Optimal hopelessness

A patient was angry with her husband. As I started to explore her anger, there was no sighing. Hmm. I thought. “This must be a defense.” I paused and asked what this anger made her want to do. She said she wanted to bring up his failure to pay for their children’s college, even though he could afford to. For some time, he had refused to pay for house expenses and was no longer wearing his wedding ring. Since she was thinking of bringing up this issue to him for the 1,000th time, I realized this rage was a defense. Then her unconscious therapeutic alliance came to the rescue. She said she felt “hopeless.”

Th: That makes sense. Would you agree that bringing up this issue again would be hopeless?

Pt: That’s true. It has never done any good. That’s why I feel so hopeless.

Th: So I don’t know if you are hopeless, but could we agree that arguing with him has proven to be a hopeless strategy?

Pt: I hadn’t thought of it that way. I just thought of myself as hopeless. Hmm. A hopeless strategy.

Th: Right. It’s like you were on a hike in the woods to get to a particular mountain -top. And it was a great trail for a while. But now we have come across an area where the trail has been swept away by a landslide.

Pt: But shouldn’t he want to pay for his own children?

Th: Shouldn’t reality be the same as my fantasy?

Pt: It would be nice.

Th: Yes it would. We can wish the trail was still there, but it’s not. We can sit here and rage at the trail for not existing. Or we can realize we will have to take another path. This one doesn’t work.

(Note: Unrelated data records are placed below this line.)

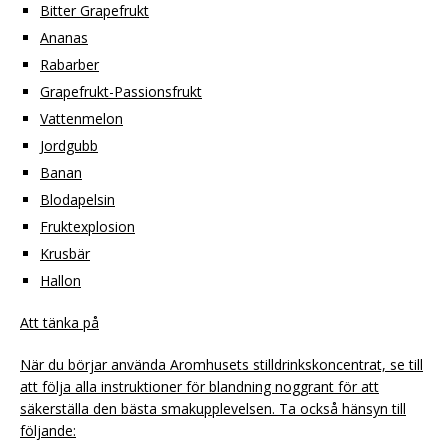
Bitter Grapefrukt
Ananas
Rabarber
Grapefrukt-Passionsfrukt
Vattenmelon
Jordgubb
Banan
Blodapelsin
Fruktexplosion
Krusbär
Hallon
Att tänka på
När du börjar använda Aromhusets stilldrinkskoncentrat, se till
att följa alla instruktioner för blandning noggrant för att
säkerställa den bästa smakupplevelsen. Ta också hänsyn till
följande:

Giving up on this trail doesn’t mean you have to give up on yourself or on life. It just means we have to retrace our steps and take another trail to get to your destination.

Pt: I get it. I have to face reality.

The patient used rage as a defense against hopelessness. When reality bumps into your fantasy, you suddenly realize your fantasy is hopeless. However, rather than give up on our fantasy, we may mistakenly give up on ourselves.

Holding onto her fantasy and bullying her husband into being her fantasy were defenses against facing reality, loss, and the hopelessness of her fantasy (I want my husband to want what he does not want.). Hopelessness is not a state. I am not hopeless. I give up hope on a fantasy. I never give upon a person or myself, although it may look that way. In fact, I have to give up hope on a fantasy about that other person or myself. But rather than face the hopelessness of my fantasy, I might turn the rage upon myself or someone else for not being the same as the fantasy. But this rage toward others or self-attack is a defense against facing the hopelessness of a fantasy, a failed strategy to deal with reality.

That’s why we need to talk about optimal hopelessness. When a patient sees that a fantasy or defense is hopeless, that path is closed. Good news. Now we can shift to a hopeful path. That is essential for change.

And that murderous rage we have heard so much about? As long as the patient uses defensive rage to avoid letting go of the fantasy, the complex mixed feelings cannot rise. I have worked with people who in previous therapies had many breakthroughs to rage, but it did no good. They would go home and rage at people to get them to change rather than accept reality: the other people could not or did not want to change. Once the patient lets go of the fantasy and faces the grief and loss, then the murderous rage and complex feelings will rise as a whole.

Take home point: when rage triggers no sighing, it is probably a defense. If so, examine how rage may be form of denial through fantasy. [I will rage until reality turns into my fantasy.] Undo denial through fantasy so the patient can mourn the loss of her fantasy. With denial out of the way, access to mixed feelings becomes possible. When a patient reports feeling hopeless, she is giving up on herself rather than her fantasy. Find out the fantasy in which she must give up hope. After all, we should feel hopeless about hopeless defenses and fantasies. That’s optimal hopelessness.